家庭環境は関係するの?
家庭環境だけが吃音の原因ではありません
子どもが吃音になると、「育て方が悪かったのではないか」「家庭環境に原因があるのではないか」と不安になる保護者は少なくありません。
しかし、現在では、家庭環境だけが吃音の原因になるという考え方は否定されています。
吃音は、脳の働きや遺伝、発達など複数の要因が関係して起こるコミュニケーション障害です。
保護者が自分を責める必要はありません。
昔は家庭環境が原因と考えられていた
以前は、
- 厳しいしつけ
- 甘やかし
- 親子関係
- 家庭内のストレス
などが吃音の原因と考えられていた時代がありました。
そのため、多くの保護者が「自分の育て方が悪かったのでは」と悩んできました。
しかし、その後の研究によって、このような考え方を支持する十分な根拠はないことがわかっています。

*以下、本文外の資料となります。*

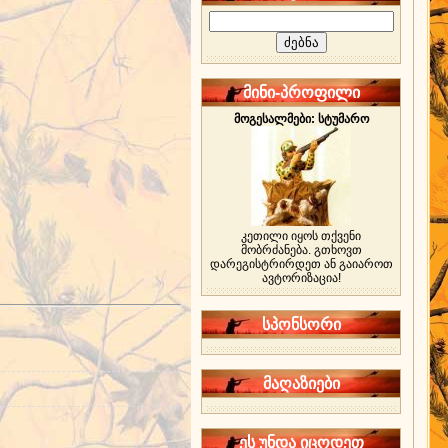
მინი-პროფილი
მოგესალმები: სტუმარო
კეთილი იყოს თქვენი
მობრძანება. გთხოვთ
დარეგისტრირდეთ ან გაიაროთ
ავტორიზაცია!
სპონსორი
მაღაზიები
ეს უნდა იცოდეთ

現在では、家庭環境だけが吃音を引き起こすとは考えられていません。
家庭環境が症状に影響することはある
家庭環境は吃音の原因ではありませんが、症状の現れ方や本人の気持ちに影響を与えることはあります。
例えば、
- 忙しく慌ただしい生活
- 話を急がれる場面が多い
- 話すたびに注意される
- 家族が最後まで話を聞いてくれない
といった環境では、話すことへの不安が強くなり、吃音が目立ちやすくなることがあります。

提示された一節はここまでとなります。